Per dire che ci sono luoghi e luoghi, posti in cui le strade del consentito e dell’obbligatorio non si incontrano per disegnare una mappa comportamentale che solo noi conosciamo e dove il legislatore non arriva. E la regola dell’intimo, figurarsi chi può dirci quando cambiarci di mascherina. Mamma con tre figli: «Per i miei bambini una al giorno, sono quelle chirurgiche in dotazione alla scuola che ci danno in confezione di cinque una volta alla settimana. Io e mio marito invece andiamo di stoffa». Mutatis mutande, mutatis mascherine. Quella chirurgica te lo dice, vivendo come una falena, al secondo giorno della sua obsolescenza spezza il filo rigido che la sostiene e ti scende sul naso.

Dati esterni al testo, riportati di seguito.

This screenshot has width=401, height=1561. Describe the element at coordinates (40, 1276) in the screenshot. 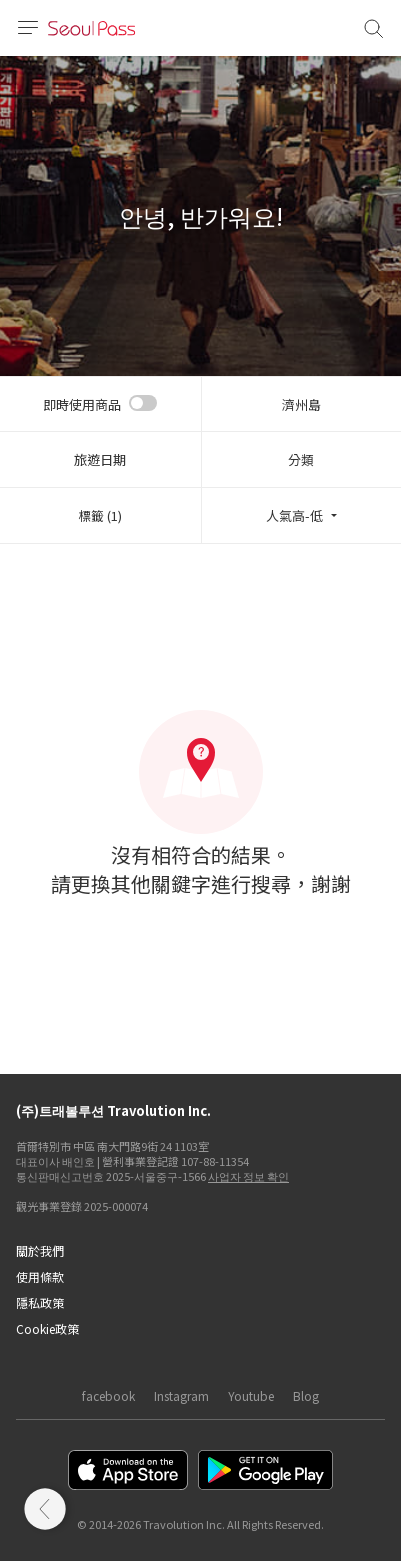

I see `使用條款` at that location.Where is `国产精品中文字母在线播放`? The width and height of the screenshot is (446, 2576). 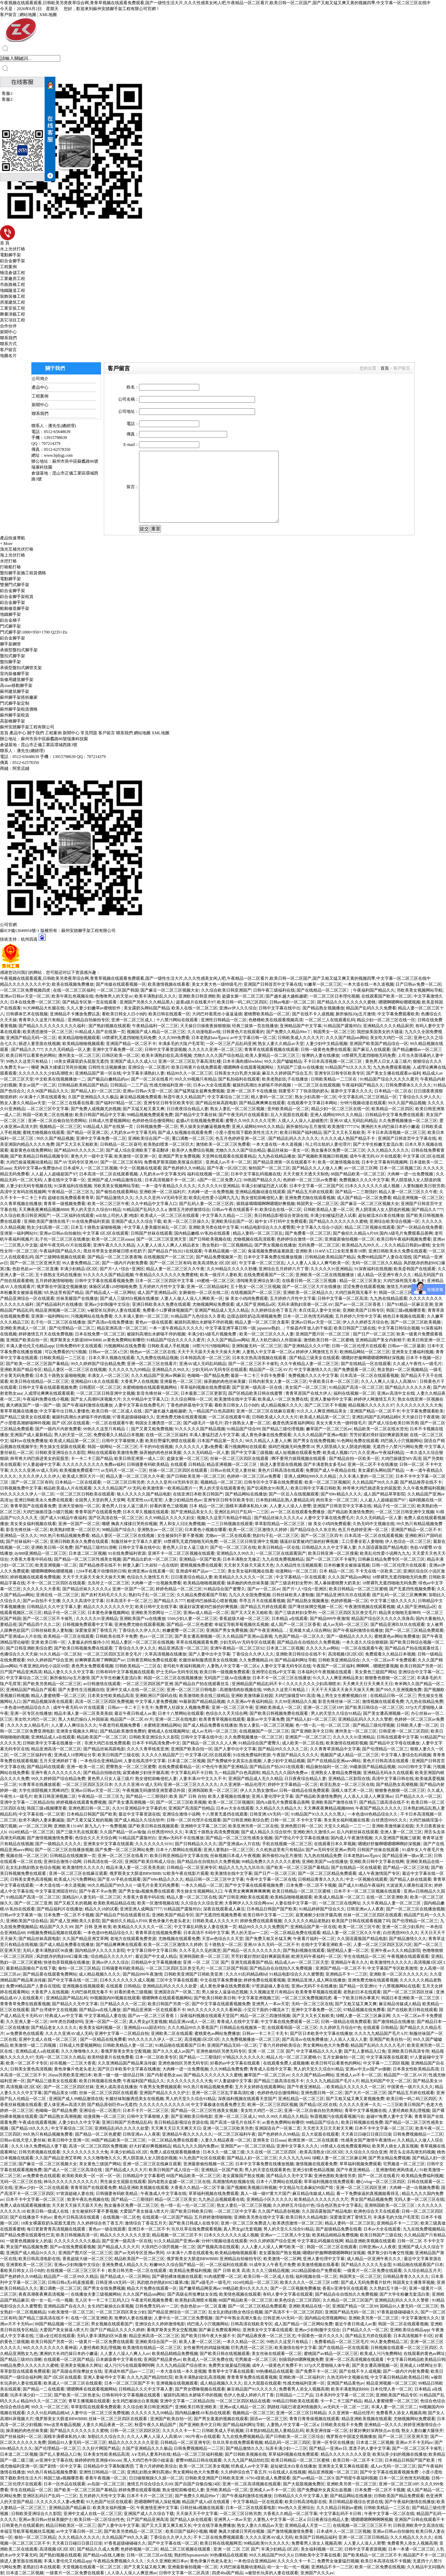
国产精品中文字母在线播放 is located at coordinates (394, 1743).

Nonostante costo e deperibilità, la chirurgica sta prendendo piede, l’indossa la maggioranza. La «home made» degli inizi, quella che si divertiva ai tempi dell’«andrà tutto bene», ora che «va tutto mediamente male» è in declino, resistono quelle griffate con i colori della bandiera italiana in uso dei politici che però sono dedicate e non hanno niente di domestico.
Angelina Marini di Tavernelle, sarta di professione di 80 anni, ne ha prodotte 40 al giorno negli ultimi sei mesi. Agratis. Il parroco veniva a prendersele e le distribuiva tra i fedeli. «Solo cotone purissimo, il prete le ha fatte analizzare e sono di qualità superiore». Nessuna meglio di lei conosce il trend. «Da quaranta al giorno sono scesa a venti. Forse vanno di moda le chirurgiche». «In effetti anch’io ho mollato la fatta in casa per la chirurgica, più pratica e più igienica. Mi sono detto: perché metterla la mattina per mangiare la sera la mia stessa coltura di germi concentrata e a dosi aumentate. Viva l’industriale», conclude un signore.
Da strumento contro il virus a rifiuto
Avanza l’intimo per la bocca e il rifiuto solido urbano che comporta, sempre più spesso nei cestini, gettato per terra o incollato ai muretti. La Aim di Vicenza il problema se l’era posto all’inizio del lockdown: «Su una popolazione media di centomila persone avevamo calcolato un rifiuto della metà, 50 mila mascherine al giorno che andavano nel secco – racconta un dirigente della nettezza urbana berica – poi abbiamo lasciato perdere perché nella logica dei quintali il loro peso era irrilevante. Per quelle che vanno a otturare le cavatoie è un altro discorso e lo vedremo più avanti». Pantegane bisognerebbe essere per capire cosa c’è adesso nei cassonetti dell’immondizia, frugare nel secco e nell’umido sapendo che i rifiuti di una civiltà sono quelli che la definiscono. Troveremmo pannolini, plastica alimentare tassata, mozziconi di sigarette, tutti i segreti delle nostre vite. Ora anche le mascherine, ancora in attesa di interpretazione.